Intraday bias in AUD/USD remains neutral as consolidation continues above 0.6336 temporary low. While another recovery cannot be ruled out, outlook will stay bearish as long as 55 D EMA (now at 0.6546) holds. Break of 0.6336 will resume the fall from 0.6941 to 0.6269 support next.
In the bigger picture, price actions from 0.6169 (2022 low) are seen as a medium term consolidation to the down trend from 0.8006. More sideway trading could be seen above 0.6169, but overall outlook will stay bearish as long as 0.6941 resistance holds. Firm break of 0.6169 will resume the down trend to 61.8% projection of 0.8006 to 0.6169 from 0.6941 at 0.5806 next.
USD/JPY Daily Outlook
Daily Pivots: (S1) 152.05; (P) 152.41; (R1) 153.03; More...
Intraday bias in USD/JPY remains on the upside for retesting 156.74 resistance. Current development suggests that rise from 139.57 might still be in progress and break of 156.74 will confirm resumption. On the downside, below 151.00 minor support will turn intraday bias neutral first. But risk will stay on the upside as long as 148.64 support holds, in case of retreat.

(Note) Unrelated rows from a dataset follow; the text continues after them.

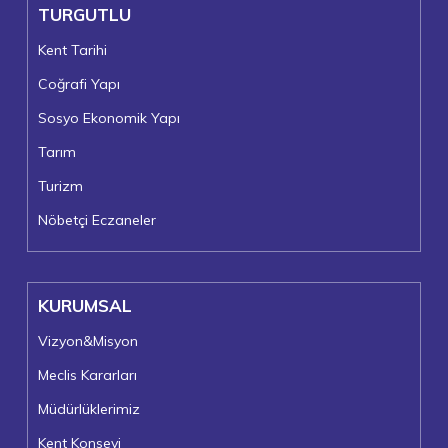
TURGUTLU
Kent Tarihi
Coğrafi Yapı
Sosyo Ekonomik Yapı
Tarım
Turizm
Nöbetçi Eczaneler
KURUMSAL
Vizyon&Misyon
Meclis Kararları
Müdürlüklerimiz
Kent Konseyi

In the bigger picture, price actions from 161.94 are seen as a corrective pattern to rise from 102.58 (2021 low). The range of medium term consolidation should be set between 38.2% retracement of 102.58 to 161.94 at 139.26 and 161.94. Nevertheless, sustained break of 139.26 would open up deeper medium term decline to 61.8% retracement at 125.25.
USD/CHF Daily Outlook
Daily Pivots: (S1) 0.8851; (P) 0.8890; (R1) 0.8962; More…
USD/CHF's rally is in progress and intraday bias stays on the upside. Firm break of 0.8965 resistance will resume the whole rally from 0.8374. Next target is 61.8% projection of 0.8374 to 0.8956 from 0.8735 at 0.9095. On the downside, below 0.8853 minor support will turn intraday bias neutral first. But risk will stay on the upside as long as 0.8735 support holds, in case of retreat.
In the bigger picture, price actions from 0.8332 (2023 low) are currently seen as a medium term corrective pattern, with rise from 0.8374 as the third leg. Overall outlook will continue to stay bearish as long as 0.9223 resistance holds. Break of 0.8332 low is in favor at a later stage when the consolidation completes.